Yes, a posting about men’s bodies and gay sex, but without pictures (those are on AZBlogX, in a posting entitled “The news for penises, Thanksgiving edition”). Still, not for the kiddies or the sexually modest.
Photo #2 on AZBlogX shows a guy with a huge hard-on, an industrial-strength metal cock ring, and some kind of penile piercing — improving the experience even more by inhaling poppers. Popper Man is a compendium of clichés of sex in the gay male world. (Cock rings, poppers, and piercings are of course not restricted to gay men, but they are especially prevalent in the gay world and are stereotypical there.)
(For the record, I’ve used cock rings, but not poppers, and I have no piercings, and no tattoos either.)
On cock rings, see my 1/30/12 posting “erection enhancer”. Here I’m focusing on poppers and piercings.
Poppers. From a 9/13/12 posting, in a section on alkyl nitrites, taken from Wikipedia:
[They] are often inhaled with the goal of enhancing sexual pleasure. These products have also been part of the club culture from the 1970s disco scene to the 1980s and 1990s rave scene. Poppers have a long history of use due to the rush of warm sensations and dizziness experienced when the vapours are inhaled.
Alkyl nitrites are vasodilators (dilating the blood vessels), causing an immediate drop in blood pressure, resulting in those sensations of warm dizziness.
Piercings. Besides ears, quite a few body parts can be pierced: lips, noses, tongues, cheeks, eyebrows, nipples, pectoral muscles, navels, and of course genitals. Nice example of a pectoral piercing in a 5/23/14 posting.
(The aptly named character Pierce in the comic strip Zits has multiple piercings, which are the vehicle for sweet humor: people hang things on his piercings, and so on.)
Male genital piercings come in many forms, From the Piercing Bible site on male genital piercings, a list:
Prince Albert, dolphin piercing, ampallang piercing, Apadravya piercing, frenum piercing, Lorum piercing, scrotum/Hafada piercing, dydoe piercing, guiche piercing, pubic piercing
None of these matches what you can see in photo #2 in my AZBlogX posting, where the jewelry is black (rather than the usual silvery color of stainless steel or titanium piercings). The piercing appears to be at the corona (aka rim) of the glans penis.

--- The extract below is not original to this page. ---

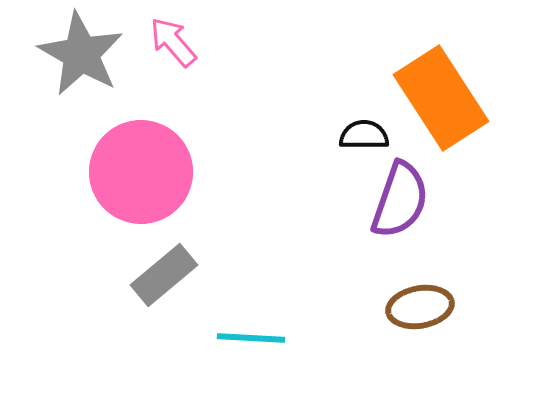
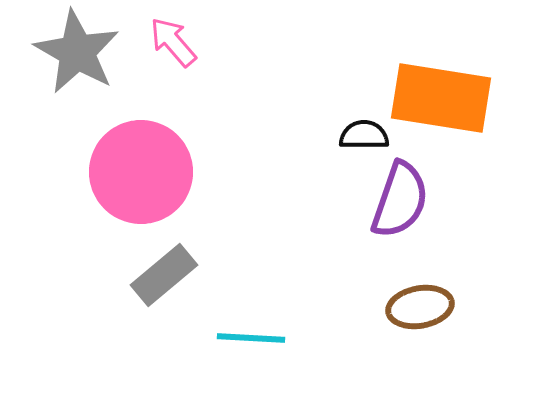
gray star: moved 4 px left, 2 px up
orange rectangle: rotated 48 degrees counterclockwise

On to the Prince Albert, illustrated in close-up in #3 on AZBlogX, with a metal barbell as the jewelry. From Wikipedia:
The Prince Albert (PA) is one of the more common male genital piercings. The PA is “a ring-style piercing that extends along the underside of the glans from the urethral opening to where the glans meets the shaft of the penis.” The related “reverse Prince Albert piercing” enters through the urethra and exits through a hole pierced in the top of the glans.
… The origin of this piercing is unknown. Many theories suggest that the piercing was used to secure the penis in some manner, rather than having a sexual or cultural purpose.
In modern times, the Prince Albert piercing was popularized by Jim Ward in the early 1970s. In West Hollywood, Ward met Richard Simonton (aka Doug Malloy) and Fakir Musafar. Together, these men further developed the Prince Albert piercing. Malloy published a pamphlet in which he concocted fanciful histories of genital piercings in particular. These apocryphal tales — which included the notion that Albert, the Prince Consort invented the piercing that shares his name in order to tame the appearance of his large penis in tight trousers — are widely circulated as urban legend. No historical proof of their veracity has been located independent of Malloy’s assertions.
Like many other male genital piercings, it had a history of practice in gay male subculture in the twentieth century. It became more prominently known when body piercing expanded in the late 1970s and was gradually embraced by popular culture.